Since you're using NixOS, I guess some kernel configs are also missing for dGPU?
Here are some config fragments from 5.7.6-arch1-1-surface
:
$ zcat /proc/config.gz | grep -i "ACPI_DEBUG"
# CONFIG_ACPI_DEBUGGER is not set
CONFIG_ACPI_DEBUG=y
# CONFIG_THINKPAD_ACPI_DEBUGFACILITIES is not set
# CONFIG_THINKPAD_ACPI_DEBUG is not set
$ zcat /proc/config.gz | grep -i "nouveau"
CONFIG_DRM_NOUVEAU=m
# CONFIG_NOUVEAU_LEGACY_CTX_SUPPORT is not set
CONFIG_NOUVEAU_DEBUG=5
CONFIG_NOUVEAU_DEBUG_DEFAULT=3
# CONFIG_NOUVEAU_DEBUG_MMU is not set
CONFIG_DRM_NOUVEAU_BACKLIGHT=y
CONFIG_DRM_NOUVEAU_SVM=y
$ zcat /proc/config.gz | grep -i "nvidia"
CONFIG_NET_VENDOR_NVIDIA=y
CONFIG_I2C_NVIDIA_GPU=m
# CONFIG_FB_NVIDIA is not set
CONFIG_TYPEC_NVIDIA_ALTMODE=m
FYI, upstream Arch Linux's kernel config file is located here: https://git.archlinux.org/svntogit/packages.git/tree/trunk/config?h=packages/linux
It may also be helpful to attach your entire kernel config here.
On 5.7.6-arch1-1-surface
:
$ lsmod | grep nouveau
nouveau 2375680 1
mxm_wmi 16384 1 nouveau
wmi 36864 2 mxm_wmi,nouveau
ttm 118784 1 nouveau
i2c_algo_bit 16384 2 i915,nouveau
drm_kms_helper 258048 2 i915,nouveau
drm 581632 17 drm_kms_helper,i915,ttm,nouveau
agpgart 53248 5 intel_agp,intel_gtt,ttm,nouveau,drm
According to the lsmod output, the following configs may be necessary:
$ zcat /proc/config.gz | grep -i "mxm_wmi"
CONFIG_MXM_WMI=m
$ zcat /proc/config.gz | grep -i "ttm"
CONFIG_DRM_TTM=m
CONFIG_DRM_TTM_DMA_PAGE_POOL=y
CONFIG_DRM_TTM_HELPER=m
Here's my /proc/config.gz
https://gist.github.com/0d5a5b6cbff6765bc73521c1714c9558
I had to manually modprobe nouveau
to get this, but my lsmod | grep nouveau
looks fine:
$ lsmod | grep nouveau
nouveau 2183168 0
mxm_wmi 16384 1 nouveau
wmi 28672 2 mxm_wmi,nouveau
ttm 110592 1 nouveau
led_class 20480 3 input_leds,hid_corsair,nouveau
drm_kms_helper 172032 2 i915,nouveau
drm 479232 14 drm_kms_helper,i915,ttm,nouveau
agpgart 40960 4 intel_gtt,ttm,nouveau,drm
i2c_algo_bit 16384 2 i915,nouveau
i2c_core 77824 8 i2c_designware_platform,i2c_hid,i2c_designware_core,drm_kms_helper,i2c_algo_bit,i915,nouveau,drm
video 45056 2 i915,nouveau
backlight 20480 3 video,i915,nouveau
button 20480 1 nouveau
\_SB.PCI0.RP05.HGON
has no effect after modprobe nouveau
either, and neither does toggling HGOF
then HGON
. Same delay as well.
It looks like it is the correct i2c bus as well (figured I'd check, not really sure on the details of fun embedded HW stuff)

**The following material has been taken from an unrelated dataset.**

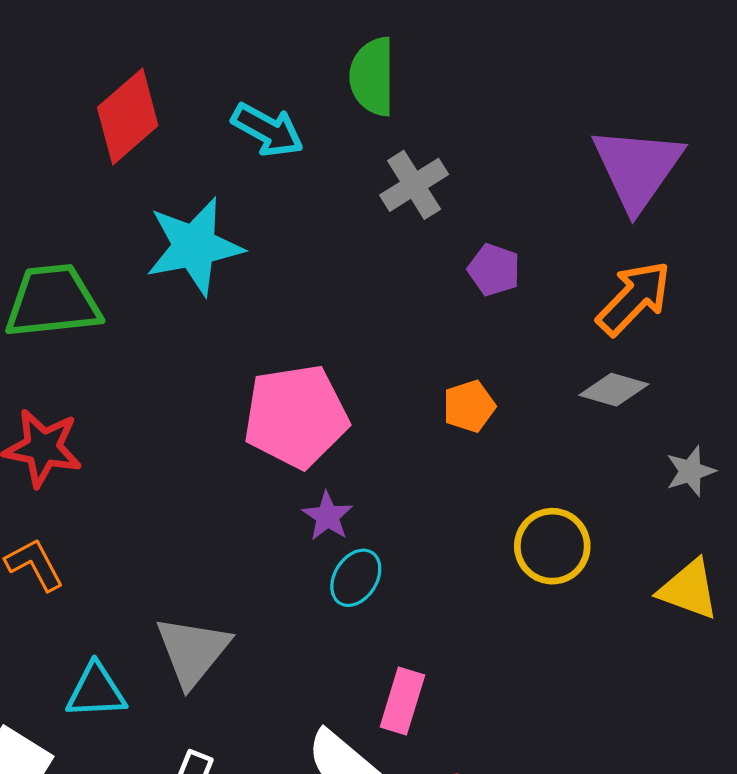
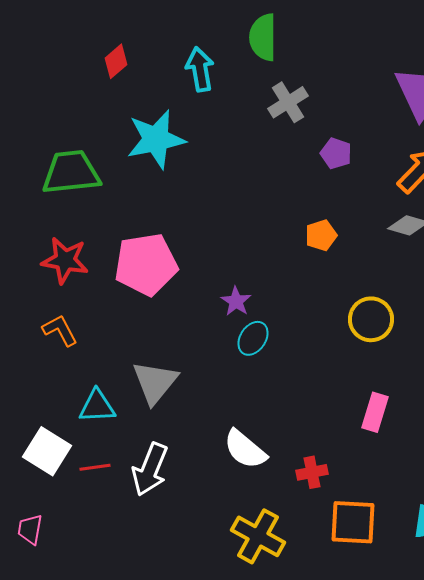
red diamond: (128, 117) -> (116, 61), size x0.6
cyan arrow: (268, 130) -> (200, 69), turned -129
pink pentagon: (296, 416) -> (146, 264), moved
pink rectangle: (402, 701) -> (375, 412), moved

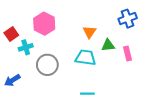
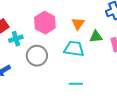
pink hexagon: (44, 24) -> (45, 23), moved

tail $(sudo find /sys -name modalias) | grep -n1 PNP0C50
214-==> /sys/devices/pci0000:00/0000:00:15.0/i2c_designware.0/i2c-5/i2c-MSHW0030:00/modalias <==
215:acpi:MSHW0030:PNP0C50:
216-
--
442-==> /sys/devices/LNXSYSTM:00/LNXSYBUS:00/PNP0A08:00/device:72/MSHW0030:00/modalias <==
443:acpi:MSHW0030:PNP0C50:
444-
$ ls -lh /sys/bus/i2c/devices/ | grep "MSHW0030"
lrwxrwxrwx 1 root root 0 Jul 4 00:04 i2c-MSHW0030:00 -> ../../../devices/pci0000:00/0000:00:15.0/i2c_designware.0/i2c-5/i2c-MSHW0030:00
Hmm... then, what happens when CONFIG_ACPI_PCI_SLOT=y
?
I wonder if the following output from my log is related:
kern :info : [32682.857093] pcieport 0000:00:1c.0: pciehp: Slot(4): Card present
Sorry for the late response.
I wonder if the following output from my log is related:
kern :info : [32682.857093] pcieport 0000:00:1c.0: pciehp: Slot(4): Card present
Definitely related. That's the PCIe hot-plug subsystem detecting the card after it's been powered up. Same happens on my SB2 when I turn on the dGPU. It's kinda hard to tell what's going wrong, might be that the PCIe hot-plug system doesn't register that a device has been added/powered up. (That's why adding some dev_info(...)
calls or something at https://github.com/qzed/linux-surface-sam-hid/blob/master/patches/5.1/0001-Add-quirk-for-Surface-SAM-I2C-address-space.patch#L184 would help).
Config options might be the problem, so you should probably try using a config file from this repo (e.g. combine the Arch base config with the surface-5.7.config
. You probably want the whole PCIe hot-plug and ACPI related stuff enabled.
I've uploaded a bunch of kernels with the necessary patches at https://github.com/linux-surface/linux-surface/releases/tag/sb1-test-v4.19.133.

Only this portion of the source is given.